Daniel Gerlach, editor-in-chief of the German Middle East magazine Zenith, said the grounds are as follows: Lack of energy, lack of public services, high unemployment, poverty and corruption.
“Iraqis have the feeling that the government is involved in every aspect of life — and that although some people are getting rich while the country develops, average citizens are entirely underprivileged,” he said.
That phenomenon can be seen clearly in Baghdad’s Green Zone, where everyday citizens are prohibited from entering certain areas. “That frustrates people,” said Gerlach. At the moment, the protests are dominated by calls for the end of maladministration and corruption. Yet, the agenda could quickly shift in the face of escalating violence.
Middle East expert Gerlach explains corruption is mainly to blame for the fact that many Iraqis live in poverty and are forced to suffer power outages in the summer — when temperatures regularly climb as high as 50 degrees Celsius.
Many Basra residents blame government mismanagement and corruption for collapsing public services, including the recent hospitalization of thousands of people who drank contaminated water.
According to a recent anti-corruption index published by Transparency International, Iraq won the ignominious distinction of being ranked 168 of 180 worldwide, making it one of the most corrupt countries in the world.
Gerlach said the situation is made worse by the fact that
“in Iraq we see a phenomenon in which the people are the supplicants and the state is the benefactor.”
He said the country is suffering under the favoritism of those who happen to control the complex ruling system at any given time.
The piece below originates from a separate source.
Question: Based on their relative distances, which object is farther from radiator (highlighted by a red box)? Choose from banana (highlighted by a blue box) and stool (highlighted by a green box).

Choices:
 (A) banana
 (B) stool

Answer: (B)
In that system, political leaders from different political, religious or regional groups often take control of the country’s resources and then either keep them for themselves or dole out the profits to their supporters. In the end, desperately needed revenues for health care and other public services are nowhere to be found.
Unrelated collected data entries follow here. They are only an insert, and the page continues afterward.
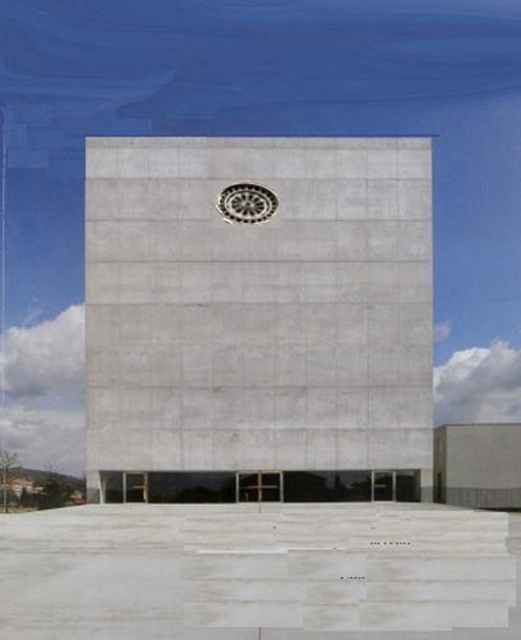 From the picture: You are a city planner reviewing the plaza design. You need to place a new bench in the plaza such that it is equidistant from both the gray concrete tower at center and the black metal clock at center. Is this possible given their sizes?

The gray concrete tower at center is larger in size than the black metal clock at center, so the bench can be placed equidistant from both objects as their sizes do not affect the distance between them.

You are standing in the plaza in front of the gray concrete tower at center and the black metal clock at center. Which object is closer to you?

The gray concrete tower at center is closer to the viewer than the black metal clock at center.

From the picture: You are standing at the point marked as point (x=328, y=483) in front of the modern building. You want to walk directly towards the circular window or vent at the center of the upper facade. How far will you have to walk to reach the base of the building?

The distance between point (x=328, y=483) and the viewer is 55.40 meters. Since you are standing at point (x=328, y=483) and want to reach the base of the building, you will have to walk 55.40 meters.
People feel they have been robbed.
Gerlach said one reason for the escalating violence is a lack of training for Iraqi security forces. “Iraq’s security forces are not trained to deal with mass protests,” he said. Rather, they are trained to fight terrorists or well-armed rebels.
Thus far, the protests have taken place in those Iraqi cities and regions with Shia majorities. To date, Sunnis and Kurds have played no role, nor have interdenominational tensions. Most signs indicate a conflict within the majority Shia population, which also exhibits pro- and anti-Iranian tendencies.
Although a number of anti-Iran placards have been seen at demonstrations, protests remain primarily focused on the social issues of poverty, corruption and maladministration. There have also been differences of opinion over the question of whether Iran has a hand in the current situation.
Some media outlets have reported claims that Iraqi security forces spoke Farsi — the mother tongue of Iran — while violently suppressing protests. Evidence thereof, however, has yet to be seen. Gerlach said that unless he sees persuasive evidence to the contrary, the idea that Iran is involved in the protests “is not a credible theory.”
Iranian consulate stormed
Angry protesters stormed the Iranian consulate in Basra, denouncing alleged foreign interference in Iraqi politics.
Protesters outside Iran’s consulate on Friday burned an Iranian flag and chanted “Iran, out!” as they stormed the building. Many blame Iranian-backed parties for interfering in Iraqi politics, and thereby playing a role in the deterioration of public services.
Iranian foreign ministry spokesperson Bahram Ghassemi called it a “savage attack,” while Iraq’s foreign ministry said it was “an unacceptable act undermining the interests of Iraq and its international relations.”
The UN and U.S. have expressed concern over the violence, and urged the Iraqi authorities to exercise restraint.